The lizard's population is dwindling and fragmented, mainly due to habitat loss.
The tiny reptiles can be found in the ACT's Majura and Jerrabomberra valleys, and near Cooma in southern New South Wales.
"No one has ever bred this species in captivity before so we're learning everything from scratch," said researcher Professor Stephen Sarre.
"There's all the difficulties associated with actually finding out what makes these animals tick."
But researchers have seen more success than they anticipated.
About 60 hatchlings arrived in recent weeks, offering new hope for the troubled species.
"That number is a combination of eggs that hatched in our breeding colony and eggs that were found in the wild," Dr Doucette said.
"We weren't actually expecting to find eggs in the wild so that has given a boost to our current captive population."

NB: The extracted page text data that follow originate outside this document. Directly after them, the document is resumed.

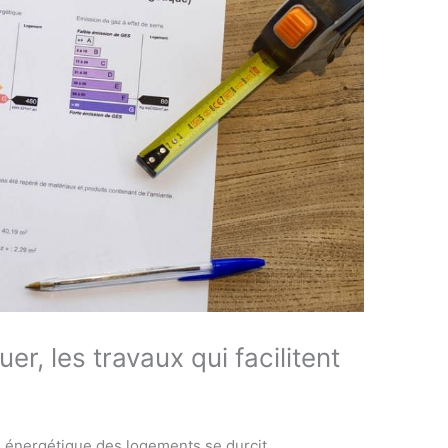
r, les travaux qui facilitent
e énergétique des logements se durcit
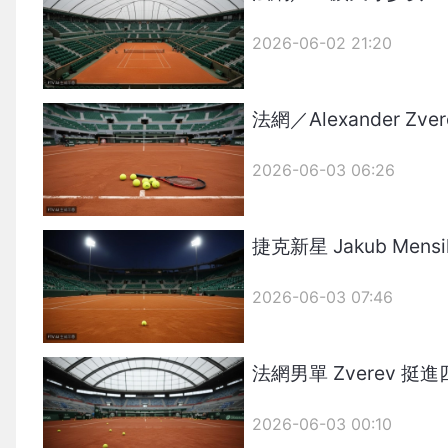
2026-06-02 21:20
法網／Alexander Z
2026-06-03 06:26
捷克新星 Jakub Mensi
2026-06-03 07:46
法網男單 Zverev 挺
2026-06-03 00:10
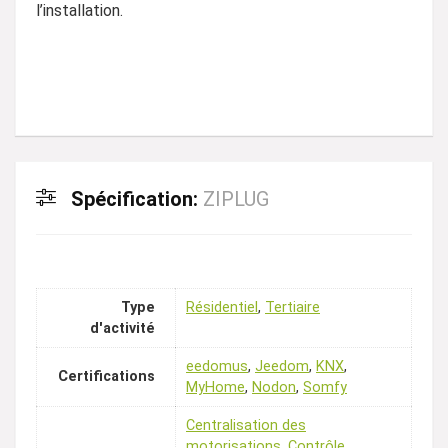
l’installation.
Spécification:
ZIPLUG
Type
Résidentiel
,
Tertiaire
d'activité
eedomus
,
Jeedom
,
KNX
,
Certifications
MyHome
,
Nodon
,
Somfy
Centralisation des
motorisations
,
Contrôle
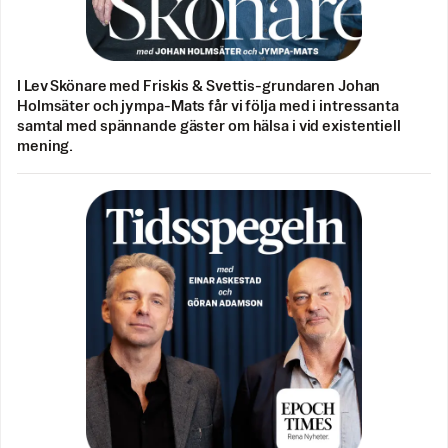
I Lev Skönare med Friskis & Svettis-grundaren Johan
Holmsäter och jympa-Mats får vi följa med i intressanta
samtal med spännande gäster om hälsa i vid existentiell
mening.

Professor Sarre says they are working to produce as many robust hatchlings as possible.
"We'll produce more hatchlings next year so the idea is we'll become totally self-sufficient in terms of producing hatchlings only from captive animals," he said.
The lizards will be kept in captivity for several months and will spend some time in outdoor enclosures before they are released into the wild in the autumn.
"Before they're released we'll be housing them in outside enclosures so they get used to that and they're away from artificial light," Dr Sarre said.